Define some Functions¶
These functions are used during the model building to evaluate the model accuracy.
Function to Calculate Model Accuracy Statistics¶
Name: Model.Accuracy
Input parameters:
• predicted - a vector of predictions
• target - a vector containing the target values for the predictions
• df - the degrees of freedom
• p - the number of parameters excluding the coefficient
Return Value:
A list containing:
• rsquared - the R-Squared value calculated from the predicted and target values
• rse - the residual standard error
• f.stat - the F-statistic
Description:
Calculate the TSS and RSS as:
• TSS: $\sum_{i=1}^n (y_i - \bar y)^2$
• RSS: $\sum_{i=1}^n (\hat y_i - y_i)^2$
Calculate the statistics according to the following formulae:
• R-Squared value: $R^2 = 1 - \frac{RSS}{TSS}$
• Residual standard error - $\sqrt{\frac{1}{df}RSS}$
• F-statistics - $\frac{(TSS - RSS)/p}{RSS / df}$
In [27]:
Model.Accuracy <- function(predicted, target, df, p) {
rss <- 0
tss <- 0
target.mean <- mean(target)
for (i in 1:length(predicted)) {
rss <- rss + (predicted[i]-target[i])^2
tss <- tss + (target[i]-target.mean)^2
}
rsquared <- 1 - rss/tss
rse <- sqrt(rss/df)
f.stat <- ((tss-rss)/p) / (rss/df)
return(list(rsquared=rsquared,rse=rse,f.stat=f.stat))
}
Function to Calculate RMSE¶
Name: RMSE
Input parameters:
• predicted - a vector of predictions
• target - a vector containing the target values for the predictions
Return Value:
The RMSE value calculated from the predicted and target values
Description:
Calculate the RMSE value: $RMSE = \sqrt {\sum_{i=1}^n (\hat y_i - y_i)^2 / N}$
In [28]:
RMSE <- function(predicted, target) {
se <- 0
for (i in 1:length(predicted)) {
se <- se + (predicted[i]-target[i])^2
}
return (sqrt(se/length(predicted)))
}
First Model¶
Try fitting all variables to see what appears to be important
In [29]:
fit1 <- lm(price ~ ., data=houseData)
summary(fit1)
Call:
lm(formula = price ~ ., data = houseData)
Residuals:
Min 1Q Median 3Q Max
-1247108 -65534 265 55635 1899005
Coefficients:
Estimate Std.
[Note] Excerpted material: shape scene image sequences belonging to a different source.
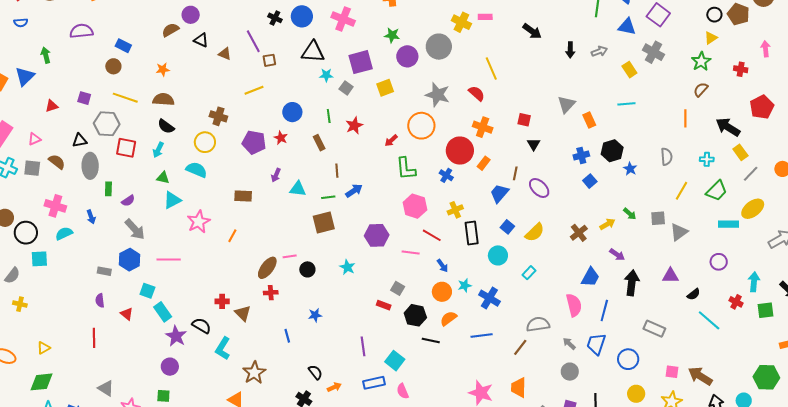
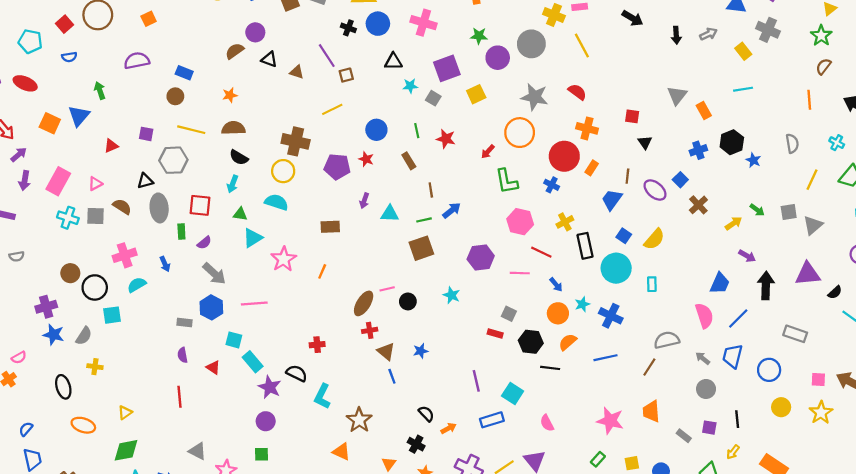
black triangle: (313, 52) -> (393, 62), size x0.7
yellow line: (491, 69) -> (582, 46), moved
brown cross: (218, 116) -> (296, 141), size x1.4
red star: (354, 126) -> (446, 139), turned -30
red square: (126, 148) -> (200, 205), moved
cyan cross: (707, 159) -> (837, 143), turned 32
blue square: (590, 181) -> (680, 180), moved
pink cross: (55, 206) -> (125, 255), turned -30
brown cross: (579, 233) -> (698, 205), moved
cyan circle: (498, 255) -> (616, 268), size x1.4
cyan rectangle: (529, 273) -> (652, 284), turned -40
purple triangle: (670, 276) -> (808, 274), size x1.4
blue line: (604, 310) -> (738, 319), turned 35
brown triangle: (243, 313) -> (386, 351), moved
pink semicircle: (403, 391) -> (547, 423), moved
Error t value Pr(>|t|)
(Intercept) 1.43e+06 2.00e+05 7.14 9.7e-13 ***
bedrooms -1.14e+04 2.29e+03 -5.00 5.8e-07 ***
bathrooms 2.52e+04 3.63e+03 6.93 4.5e-12 ***
sqft_living 1.47e+02 3.68e+00 39.95 < 2e-16 ***
sqft_lot 2.18e-01 4.45e-02 4.89 1.0e-06 ***
waterfront1 8.85e+05 1.83e+04 48.26 < 2e-16 ***
condition2 6.57e+04 3.96e+04 1.66 0.09686 .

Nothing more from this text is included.